Setelah tiga bulan bangun dengan rasa segar, entah mengapa kali ini Mutia sedikit lebih lelah. Untung saja ini adalah hari Minggu sehingga dia tidak perlu bekerja. Mutia bisa seharian berbaring di kasurnya.
Baru saja berniat kembali tidur, Mutia merasakan getaran pada perutnya. Kebetulan sekali, Mutia bukan tipikal orang yang mampu menahan lapar. Semalas dan selelah apapun, Mutia akan memaksakan diri untuk makan.
Mutia menuruni tangga dengan cepat apalagi ketika mencium wangi soto dari dapur. Rasanya sudah lama Mutia tidak memakan makanan favoritnya itu.
"Mama masak soto?!" kata Mutia setengah berteriak.
Raisha tersenyum lembut. "Iya dong. Bentar lagi 'kan kamu diboyong Arda, mama jadi nggak bisa sering masakin kamu lagi. Jadinya ya mama pengen masakin makanan kesukaan kamu sebelum kamu bener-bener pergi dari rumah ini."
Mutia tersenyum senang, tapi dia merasa ada yang salah. Berhubung dia baru saja bangun tidur, otaknya mendadak tidak bisa berpikir. Mutia tidak tahu apa yang janggal.
"Ma, hari ini aku ada acara apa, ya? Kok aku kayaknya ngelupain sesuatu?" tanya Mutia.
"Loh, kok bisa lupa? Hari ini kamu bakal ada siraman, Sayang." Raisha duduk setelah menyelesaikan persiapan.
Siraman? Apakah siraman yang dimaksud adalah upacara adat sebelum menikah? Apa ada salah satu keluarganya yang akan menikah—Oh astaga!
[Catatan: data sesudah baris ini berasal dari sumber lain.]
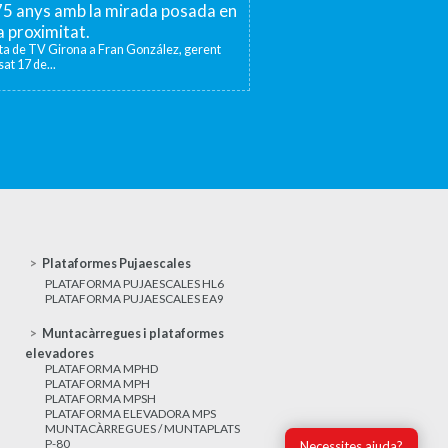
 75 anys amb la mirada posada en
la proximitat.
sta de TV Girona a Fran González, gerent
at 17 de...
Plataformes Pujaescales
PLATAFORMA PUJAESCALES HL6
PLATAFORMA PUJAESCALES EA9
Muntacàrregues i plataformes
elevadores
PLATAFORMA MPHD
PLATAFORMA MPH
PLATAFORMA MPSH
PLATAFORMA ELEVADORA MPS
MUNTACÀRREGUES / MUNTAPLATS
P-80
Necessites ajuda?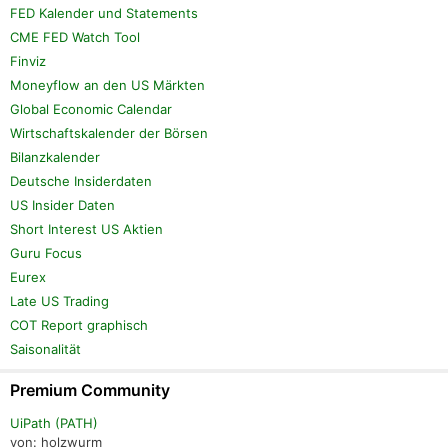
FED Kalender und Statements
CME FED Watch Tool
Finviz
Moneyflow an den US Märkten
Global Economic Calendar
Wirtschaftskalender der Börsen
Bilanzkalender
Deutsche Insiderdaten
US Insider Daten
Short Interest US Aktien
Guru Focus
Eurex
Late US Trading
COT Report graphisch
Saisonalität
Premium Community
UiPath (PATH)
von: holzwurm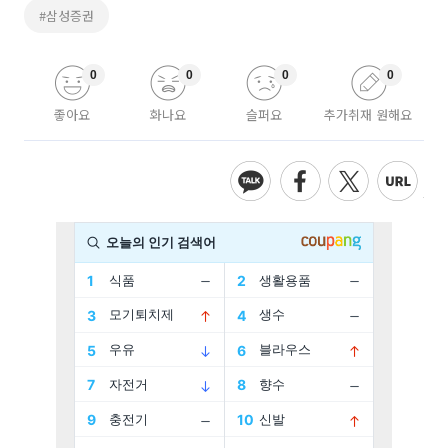
#삼성증권
0
0
0
0
좋아요
화나요
슬퍼요
추가취재 원해요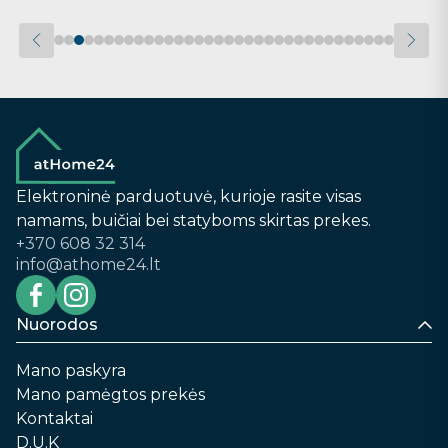
Elektroninė parduotuvė, kurioje rasite visas
namams, buičiai bei statyboms skirtas prekes.
+370 608 32 314
info@athome24.lt
Nuorodos
Mano paskyra
Mano pamėgtos prekės
Kontaktai
D.U.K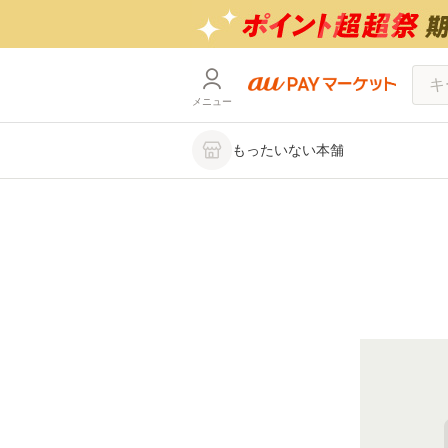
メニュー
もったいない本舗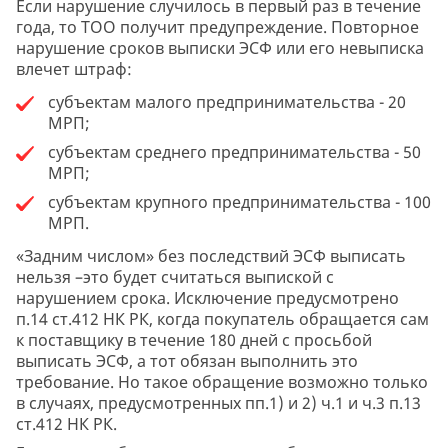
Если нарушение случилось в первый раз в течение
года, то ТОО получит предупреждение. Повторное
нарушение сроков выписки ЭСФ или его невыписка
влечет штраф:
субъектам малого предпринимательства - 20
МРП;
субъектам среднего предпринимательства - 50
МРП;
субъектам крупного предпринимательства - 100
МРП.
«Задним числом» без последствий ЭСФ выписать
нельзя –это будет считаться выпиской с
нарушением срока. Исключение предусмотрено
п.14 ст.412 НК РК, когда покупатель обращается сам
к поставщику в течение 180 дней с просьбой
выписать ЭСФ, а тот обязан выполнить это
требование. Но такое обращение возможно только
в случаях, предусмотренных пп.1) и 2) ч.1 и ч.3 п.13
ст.412 НК РК.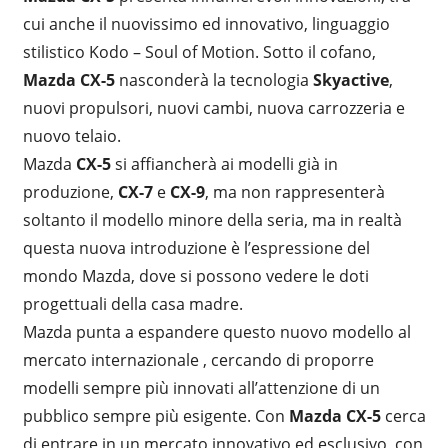
cui anche il nuovissimo ed innovativo, linguaggio
stilistico Kodo – Soul of Motion. Sotto il cofano,
Mazda CX-5
nasconderà la tecnologia
Skyactive
,
nuovi propulsori, nuovi cambi, nuova carrozzeria e
nuovo telaio.
Mazda
CX-5
si affiancherà ai modelli già in
produzione,
CX-7
e
CX-9
, ma non rappresenterà
soltanto il modello minore della seria, ma in realtà
questa nuova introduzione è l’espressione del
mondo Mazda, dove si possono vedere le doti
progettuali della casa madre.
Mazda punta a espandere questo nuovo modello al
mercato internazionale , cercando di proporre
modelli sempre più innovati all’attenzione di un
pubblico sempre più esigente. Con
Mazda CX-5
cerca
di entrare in un mercato innovativo ed esclusivo, con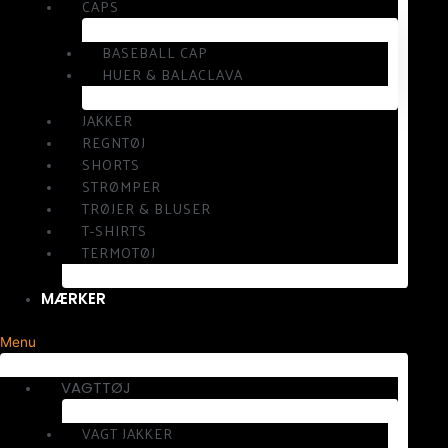
CAPS
BASEBALL CAP
HUER & BALACLAVA
JAKKER
REGNTØJ
SHORTS
STRØMPER
TRØJER & BLUSER
T-SHIRTS
TERMOTØJ
MÆRKER
Menu
VAGTTØJ
VAGT JAKKER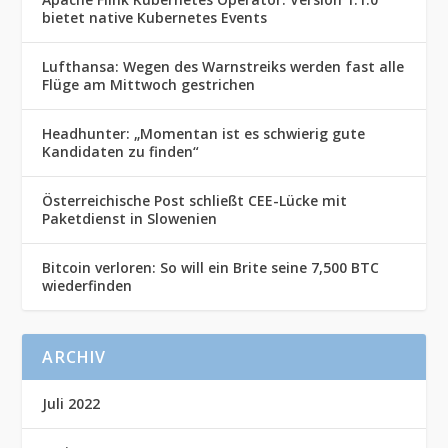
bietet native Kubernetes Events
Lufthansa: Wegen des Warnstreiks werden fast alle
Flüge am Mittwoch gestrichen
Headhunter: „Momentan ist es schwierig gute
Kandidaten zu finden“
Österreichische Post schließt CEE-Lücke mit
Paketdienst in Slowenien
Bitcoin verloren: So will ein Brite seine 7,500 BTC
wiederfinden
ARCHIV
Juli 2022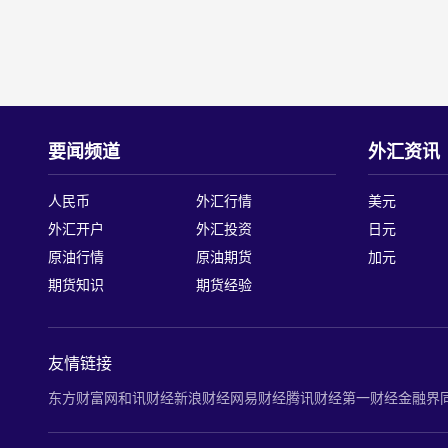
要闻频道
外汇资讯
人民币
外汇行情
美元
外汇开户
外汇投资
日元
原油行情
原油期货
加元
期货知识
期货经验
友情链接
东方财富网
和讯财经
新浪财经
网易财经
腾讯财经
第一财经
金融界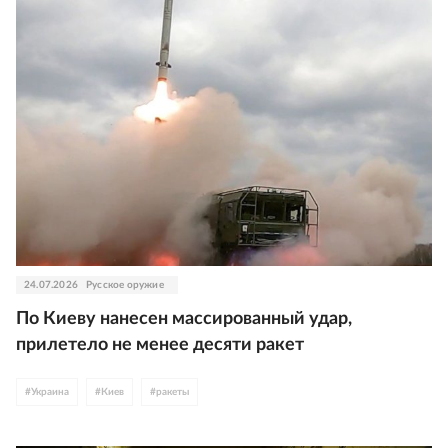
24.07.2026
Русское оружие
По Киеву нанесен массированный удар,
прилетело не менее десяти ракет
#
Украина
#
Киев
#
ракеты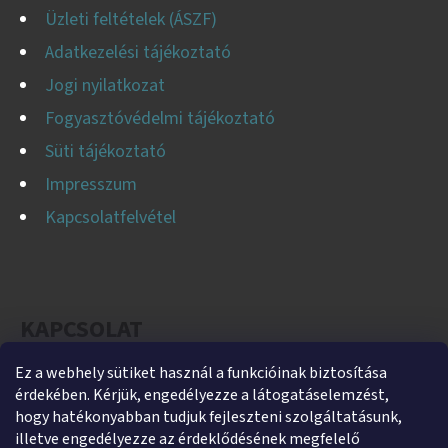
Üzleti feltételek (ÁSZF)
Adatkezelési tájékoztató
Jogi nyilatkozat
Fogyasztóvédelmi tájékoztató
Süti tájékoztató
Impresszum
Kapcsolatfelvétel
KAPCSOLAT
Ez a webhely sütiket használ a funkcióinak biztosítása
helti
@
helti.hu
érdekében. Kérjük, engedélyezze a látogatáselemzést,
+3679450894
hogy hatékonyabban tudjuk fejleszteni szolgáltatásunk,
illetve engedélyezze az érdeklődésének megfelelő
+36305454854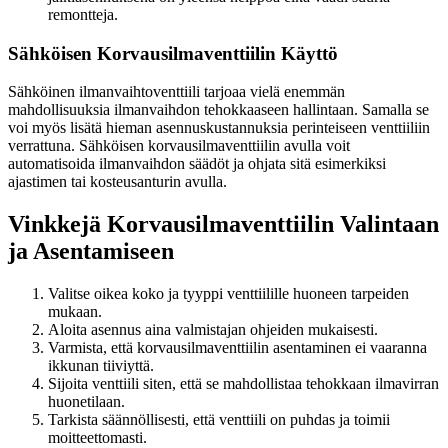
remontteja.
Sähköisen Korvausilmaventtiilin Käyttö
Sähköinen ilmanvaihtoventtiili tarjoaa vielä enemmän
mahdollisuuksia ilmanvaihdon tehokkaaseen hallintaan. Samalla se
voi myös lisätä hieman asennuskustannuksia perinteiseen venttiiliin
verrattuna. Sähköisen korvausilmaventtiilin avulla voit
automatisoida ilmanvaihdon säädöt ja ohjata sitä esimerkiksi
ajastimen tai kosteusanturin avulla.
Vinkkejä Korvausilmaventtiilin Valintaan
ja Asentamiseen
Valitse oikea koko ja tyyppi venttiilille huoneen tarpeiden
mukaan.
Aloita asennus aina valmistajan ohjeiden mukaisesti.
Varmista, että korvausilmaventtiilin asentaminen ei vaaranna
ikkunan tiiviyttä.
Sijoita venttiili siten, että se mahdollistaa tehokkaan ilmavirran
huonetilaan.
Tarkista säännöllisesti, että venttiili on puhdas ja toimii
moitteettomasti.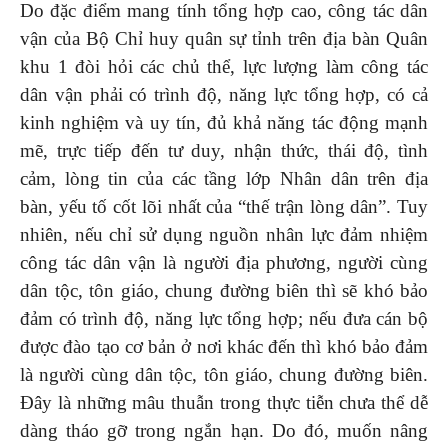
Do đặc điểm mang tính tổng hợp cao, công tác dân
vận của Bộ Chỉ huy quân sự tỉnh trên địa bàn Quân
khu 1 đòi hỏi các chủ thể, lực lượng làm công tác
dân vận phải có trình độ, năng lực tổng hợp, có cả
kinh nghiệm và uy tín, đủ khả năng tác động mạnh
mẽ, trực tiếp đến tư duy, nhận thức, thái độ, tình
cảm, lòng tin của các tầng lớp Nhân dân trên địa
bàn, yếu tố cốt lõi nhất của “thế trận lòng dân”. Tuy
nhiên, nếu chỉ sử dụng nguồn nhân lực đảm nhiệm
công tác dân vận là người địa phương, người cùng
dân tộc, tôn giáo, chung đường biên thì sẽ khó bảo
đảm có trình độ, năng lực tổng hợp; nếu đưa cán bộ
được đào tạo cơ bản ở nơi khác đến thì khó bảo đảm
là người cùng dân tộc, tôn giáo, chung đường biên.
Đây là những mâu thuẫn trong thực tiễn chưa thể dễ
dàng tháo gỡ trong ngắn hạn. Do đó, muốn nâng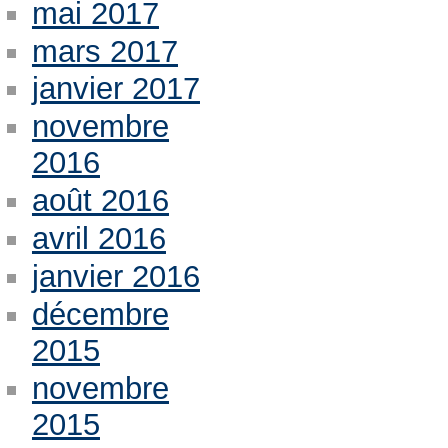
mai 2017
mars 2017
janvier 2017
novembre
2016
août 2016
avril 2016
janvier 2016
décembre
2015
novembre
2015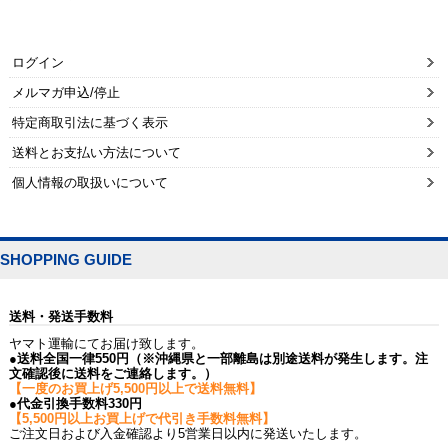
ログイン
メルマガ申込/停止
特定商取引法に基づく表示
送料とお支払い方法について
個人情報の取扱いについて
SHOPPING GUIDE
送料・発送手数料
ヤマト運輸にてお届け致します。
●送料全国一律550円（※沖縄県と一部離島は別途送料が発生します。注
文確認後に送料をご連絡します。）
【一度のお買上げ5,500円以上で送料無料】
●代金引換手数料330円
【5,500円以上お買上げで代引き手数料無料】
ご注文日および入金確認より5営業日以内に発送いたします。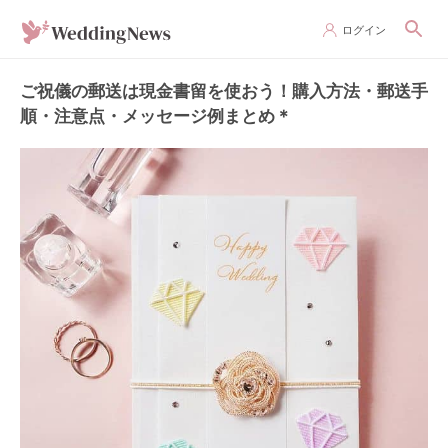
ログイン
ご祝儀の郵送は現金書留を使おう！購入方法・郵送手
順・注意点・メッセージ例まとめ＊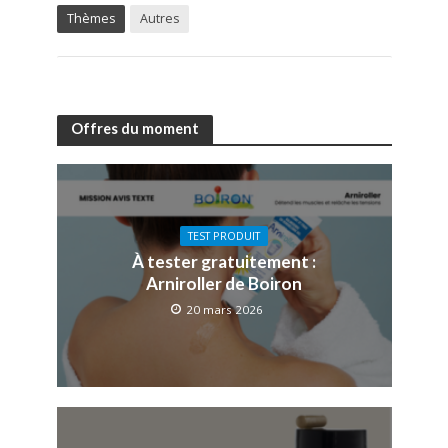
Thèmes
Autres
Offres du moment
TEST PRODUIT
À tester gratuitement :
Arniroller de Boiron
20 mars 2026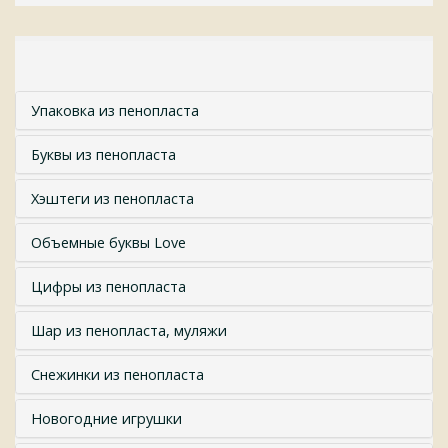
Упаковка из пенопласта
Буквы из пенопласта
Хэштеги из пенопласта
Объемные буквы Love
Цифры из пенопласта
Шар из пенопласта, муляжи
Снежинки из пенопласта
Новогодние игрушки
Mutia kembali ke dunia novel.
Mutia tidak bisa menyia-nyiakan waktunya untuk berpamitan dengan Arda. Namun, dia juga tidak bisa melewatkan upacara adat begitu saja. Jadi Mutia hanya bisa berdoa semoga dia bisa tetap berada di dunia novel sampai bisa bertemu Arda.
"Kenapa ngelamun, Sayang?" Raisha membuyarkan lamunannya.
"Eh, gapapa kok, Ma."
🌷🌷🌷
Seluruh keluarga besar sudah berkumpul di kediaman Mutia. Sedangkan sang Bintang masih bersiap di kamarnya. Gadis itu terlihat begitu gugup.
"Sayang, kenapa sih? Santai dong. Rileks, jangan grogi gitu." Raisha mengelus pelan pundak Mutia.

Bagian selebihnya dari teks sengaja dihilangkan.